Since seizing power on October 12,1999, he has been
projecting himself as a rational thinker uninfluenced in his policies and
actions by religious considerations, but having been closely associated
with Osama bin Laden and the various Afghan Mujahideen groups before 1996
and with the medieval Taliban thereafter, he understands the power of
religion and its utility for achieving the strategic designs of Pakistan
vis-à-vis India.
Though he often stresses the need to forget the past in
Pakistan's relations with India and to look to the future, his actions,
like those of other Corps Commanders of the Pakistan Army, are strongly
motivated by a desire to avenge what they look upon as Pakistan's
humiliation at the hands of India in 1971 in the then East Pakistan and
again in 1984 in Siachen .
He doesn't deny his role in clandestinely mounting the
Kargil operation in 1999, but projects it as a justified riposte for
"Siachen-1984". Similarly, he doesn't deny that he often
resorts to craft and deception in national interest in dealing with India,
but justifies it as the only way of dealing with what he looks upon as the
crafty and devious India.
The attitude of the Pakistan Army towards India has
always been governed by a curious amalgam of feelings of psychological
insecurity and professional over-confidence. Their feelings of
insecurity arise from what they consider as India's military superiority
in terms of numbers and the quality of equipment and its typical (in their
eyes) Hindu cunning and their professional over-confidence from their
conviction that a Hindu soldier is no match for a Muslim and lacks the
will to succeed in the battle field without which all its acquired
military equipment would be of no avail.
While they feel confident that they can , any day, in
any terrain, hold their own against the Indian Army, they feel diffident
about their ability to detect and counter what they fear as the typical
Hindu cunning. The Pakistan Army has a greater respect for and fear
of the Indian political class than it has for Pakistan's. They think
that in Kargil a set-back on the ground for the Indian Army was converted
into a strategic political victory by the Indian Prime Minister, Shri
A.B.Vajpayee, through his deft handling and look upon their political
leadership as no match for India's.
Its Generals are not prepared to admit that they
suffered a decisive military defeat at the hands of the Indian Army in
East Pakistan in 1971 due to professional inadequacies.

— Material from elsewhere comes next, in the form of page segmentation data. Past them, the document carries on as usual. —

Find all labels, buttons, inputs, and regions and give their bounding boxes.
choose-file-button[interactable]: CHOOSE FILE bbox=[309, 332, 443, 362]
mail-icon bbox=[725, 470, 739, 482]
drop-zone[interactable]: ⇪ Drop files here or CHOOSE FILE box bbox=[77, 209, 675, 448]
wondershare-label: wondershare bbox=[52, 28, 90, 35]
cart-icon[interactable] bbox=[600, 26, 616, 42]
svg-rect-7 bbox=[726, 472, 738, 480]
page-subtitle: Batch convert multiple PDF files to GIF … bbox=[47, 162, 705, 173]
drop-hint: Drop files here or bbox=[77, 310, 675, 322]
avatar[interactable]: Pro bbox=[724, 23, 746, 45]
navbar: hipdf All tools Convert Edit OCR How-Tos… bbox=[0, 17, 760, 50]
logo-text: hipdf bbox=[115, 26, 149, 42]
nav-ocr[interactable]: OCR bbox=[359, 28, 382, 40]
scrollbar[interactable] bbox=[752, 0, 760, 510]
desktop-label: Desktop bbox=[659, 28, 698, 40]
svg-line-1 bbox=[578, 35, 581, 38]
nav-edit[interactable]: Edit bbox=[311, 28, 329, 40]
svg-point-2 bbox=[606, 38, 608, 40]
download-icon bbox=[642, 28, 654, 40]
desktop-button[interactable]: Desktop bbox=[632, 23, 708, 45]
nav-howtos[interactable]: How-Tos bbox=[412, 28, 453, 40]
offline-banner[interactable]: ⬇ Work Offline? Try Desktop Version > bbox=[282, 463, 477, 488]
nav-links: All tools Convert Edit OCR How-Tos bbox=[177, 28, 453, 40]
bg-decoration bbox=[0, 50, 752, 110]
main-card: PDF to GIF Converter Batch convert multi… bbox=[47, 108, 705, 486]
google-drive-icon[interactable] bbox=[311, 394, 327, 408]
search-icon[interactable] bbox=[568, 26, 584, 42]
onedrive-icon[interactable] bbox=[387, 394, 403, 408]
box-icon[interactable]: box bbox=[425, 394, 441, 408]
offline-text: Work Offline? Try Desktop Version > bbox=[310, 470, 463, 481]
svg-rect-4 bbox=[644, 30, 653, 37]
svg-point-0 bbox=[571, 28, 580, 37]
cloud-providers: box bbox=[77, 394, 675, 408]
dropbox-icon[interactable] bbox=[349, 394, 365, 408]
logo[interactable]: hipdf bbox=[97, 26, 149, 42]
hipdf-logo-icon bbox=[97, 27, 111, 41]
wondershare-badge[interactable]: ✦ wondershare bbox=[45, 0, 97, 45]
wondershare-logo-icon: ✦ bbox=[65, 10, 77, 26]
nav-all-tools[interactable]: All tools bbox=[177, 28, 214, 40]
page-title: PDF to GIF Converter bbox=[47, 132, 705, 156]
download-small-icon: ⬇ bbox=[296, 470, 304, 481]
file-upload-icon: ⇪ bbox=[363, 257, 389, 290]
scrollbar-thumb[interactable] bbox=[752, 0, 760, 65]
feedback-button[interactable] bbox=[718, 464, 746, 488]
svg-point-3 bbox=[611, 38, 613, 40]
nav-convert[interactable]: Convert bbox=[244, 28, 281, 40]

They believe that
the 1971 defeat was brought about not by the superior skills of the Indian
Army, but by the incompetence of their own political leadership and the
consequent unfavourable circumstances on the ground in East Pakistan.

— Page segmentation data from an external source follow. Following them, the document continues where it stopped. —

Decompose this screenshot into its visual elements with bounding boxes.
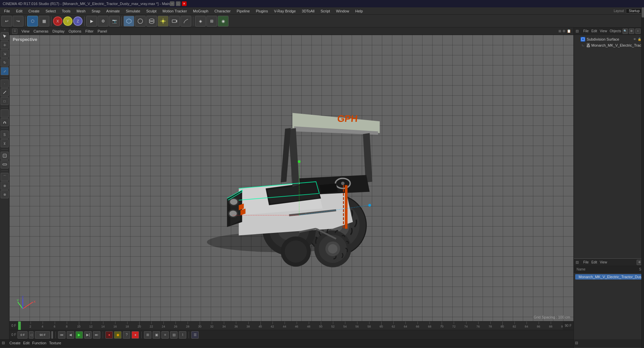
viewport-menu-view[interactable]: View [21,29,30,33]
menu-create[interactable]: Create [26,8,42,14]
frame-range-input[interactable]: 90 F [35,331,50,339]
playback-speed[interactable] [51,331,53,339]
slider-range[interactable]: ◁ [29,331,34,339]
viewport-menu-filter[interactable]: Filter [85,29,93,33]
close-button[interactable]: ✕ [182,1,187,6]
motion-clip[interactable]: ▣ [153,331,160,339]
tractor-row[interactable]: Monarch_MK_V_Electric_Tractor_Dusty 👁 ■ [575,274,643,280]
obj-add[interactable]: + [635,29,641,34]
pen-tool[interactable] [1,109,9,117]
menu-vray[interactable]: V-Ray Bridge [271,8,298,14]
viewport-menu-options[interactable]: Options [68,29,81,33]
keyframe-settings[interactable]: ? [123,331,130,339]
undo-button[interactable]: ↩ [1,16,12,27]
obj-config[interactable]: ⚙ [629,29,634,34]
tractor-item[interactable]: Monarch_MK_V_Electric_Tractor_Dusty [575,42,643,48]
select-tool[interactable] [1,32,9,40]
menu-pipeline[interactable]: Pipeline [234,8,252,14]
effector-tool[interactable]: ⊞ [206,16,217,27]
menu-help[interactable]: Help [352,8,365,14]
maximize-button[interactable]: □ [176,1,181,6]
obj-menu-edit[interactable]: Edit [591,29,597,33]
polygon-mode[interactable]: □ [1,97,9,105]
deformer-tool[interactable]: ◈ [195,16,206,27]
layer1[interactable] [1,152,9,160]
obj-menu-view[interactable]: View [600,29,607,33]
menu-simulate[interactable]: Simulate [123,8,143,14]
layout-selector[interactable]: Startup [626,8,643,13]
menu-motion-tracker[interactable]: Motion Tracker [160,8,190,14]
minimize-button[interactable]: ─ [170,1,175,6]
menu-select[interactable]: Select [43,8,59,14]
dope-sheet[interactable]: ▤ [170,331,178,339]
viewport-dots-icon[interactable]: ⠿ [12,29,17,34]
subdiv-surface-item[interactable]: Subdivision Surface 👁 🔒 [575,36,643,42]
mode-z[interactable]: Z [73,16,83,26]
cube-tool[interactable] [123,16,134,27]
render-preview[interactable]: ▶ [86,16,97,27]
prev-frame-button[interactable]: ◀ [67,331,74,339]
viewport-menu-panel[interactable]: Panel [98,29,107,33]
menu-snap[interactable]: Snap [89,8,103,14]
viewport-menu-display[interactable]: Display [52,29,64,33]
subdiv-eye-icon[interactable]: 👁 [633,38,636,41]
record-keyframe-button[interactable]: ● [105,331,113,339]
render-to-picture[interactable]: 📷 [109,16,120,27]
right-panel-dots[interactable] [576,30,579,33]
obj-menu-objects[interactable]: Objects [610,29,621,33]
mode-x[interactable]: X [53,16,62,26]
record-button[interactable]: ● [132,331,139,339]
menu-plugins[interactable]: Plugins [253,8,270,14]
menu-tools[interactable]: Tools [59,8,73,14]
vp-icon-2[interactable]: ⚙ [562,29,565,33]
light-tool[interactable] [158,16,168,27]
axis-tool[interactable]: ⊗ [1,190,9,198]
attr-dots[interactable] [575,342,578,344]
mode-texture[interactable]: ▦ [39,16,49,27]
knife-tool[interactable]: S [1,131,9,139]
edges-mode[interactable] [1,88,9,96]
mode-model[interactable]: ⬡ [27,16,38,27]
auto-keyframe-button[interactable]: ◉ [114,331,121,339]
mode-y[interactable]: Y [63,16,72,26]
mat-menu-create[interactable]: Create [9,341,20,345]
cylinder-tool[interactable] [146,16,157,27]
sphere-tool[interactable] [135,16,146,27]
layer2[interactable] [1,160,9,168]
viewport[interactable]: Perspective [9,35,574,321]
mat-menu-texture[interactable]: Texture [49,341,61,345]
mat-menu-edit[interactable]: Edit [23,341,30,345]
rb-file[interactable]: File [583,260,589,264]
mirror-tool[interactable]: ⊻ [1,139,9,147]
obj-search[interactable]: 🔍 [623,29,628,34]
generator-tool[interactable]: ◉ [218,16,229,27]
subdiv-lock-icon[interactable]: 🔒 [638,38,641,41]
menu-animate[interactable]: Animate [104,8,122,14]
menu-script[interactable]: Script [318,8,333,14]
menu-window[interactable]: Window [333,8,352,14]
viewport-menu-cameras[interactable]: Cameras [34,29,49,33]
timeline-ruler[interactable]: 0246810121416182022242628303234363840424… [18,321,563,330]
menu-file[interactable]: File [1,8,13,14]
goto-end-button[interactable]: ⏭ [93,331,100,339]
snap-tool[interactable]: ⊕ [1,182,9,190]
timeline-view[interactable]: ≡ [161,331,169,339]
render-settings[interactable]: ⚙ [98,16,108,27]
function-curve[interactable]: ⌇ [179,331,186,339]
obj-menu-file[interactable]: File [583,29,589,33]
redo-button[interactable]: ↪ [13,16,23,27]
rb-edit[interactable]: Edit [591,260,597,264]
right-scrollbar[interactable] [641,7,644,348]
goto-start-button[interactable]: ⏮ [58,331,65,339]
play-button[interactable]: ▶ [76,331,83,339]
mat-dots[interactable] [2,342,5,344]
menu-edit[interactable]: Edit [13,8,25,14]
frame-input-btn[interactable]: 0 F [17,331,28,339]
vp-icon-3[interactable]: 📋 [567,29,571,33]
menu-mograph[interactable]: MoGraph [190,8,211,14]
transform-tool[interactable]: ⤢ [1,67,9,75]
menu-sculpt[interactable]: Sculpt [144,8,159,14]
scale-tool[interactable]: ⇲ [1,50,9,58]
next-frame-button[interactable]: ▶| [84,331,92,339]
rb-view[interactable]: View [600,260,607,264]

Gen. Musharraf looks upon Afghanistan as his and the
Pakistan Army's greatest success story since 1947 and, like other
Generals, has convinced himself that this success can be repeated in Jammu
& Kashmir. He and his Corps Commanders interpret the sudden turn
around in the attitude of India towards him and the initiative of India in
inviting him to New Delhi as indicators of the onset of battle fatigue in
the Indian security forces, but they are not certain whether there has
been a simultaneous weakening of the will of the Indian political
leadership to retain Jammu & Kashmir.
They look upon the present situation vis-à-vis J &
K as similar to the situation in Afghanistan in 1987-88, when, in their
view, a battle-fatigued Soviet Army started pressing its political
leadership to look for ways of an honourable exit from Afghanistan and Zia
provided them such an exit without a loss of face for Moscow through the
proximity talks in Geneva. They feel they succeeded because Moscow
had at that time a political leadership without strong ideological and
nationalist convictions.
They realise that the 2001 ruling Indian political
leadership cannot be compared to the 1987-88 one in Moscow. In their
eyes, the present political leadership in New Delhi has very strong
ideological and nationalist convictions and will not bend as Moscow's did
in 1987-88. Their memories of what they see as Pakistan's political
defeat in Kargil in 1999 continue to trouble them and they are wary of
Kargil repeating itself in the political and diplomatic arena in the
months to come.
Gen.Musharraf thinks that any perception in Pakistan
that he threw away at the table in New Delhi what the jehadis had achieved
through their blood on the ground in J & K could mark the beginning of
the end of the present phase of the Army's political ascendancy in
Pakistan.
He and his kitchen Cabinet of Lt.Gen. (retd) Moinudeen
Haider, the Interior Minister, Lt.Gen.Mahmood Ahmed, the Director-General
of the Inter-Services Intelligence (ISI), Lt.Gen.Muzaffar Usmani, the
recently-designated Deputy Chief of the Army Staff, and Lt.Gen.Mohammed
Yousef Khan, the Chief of the General Staff, realise the importance of
economic strength as a core component of national security. They
also realise that religious fanaticism-jehad is a double-edged sword or a
boomerang. While they are able to use it against India today, it
could turn against Pakistan itself tomorrow.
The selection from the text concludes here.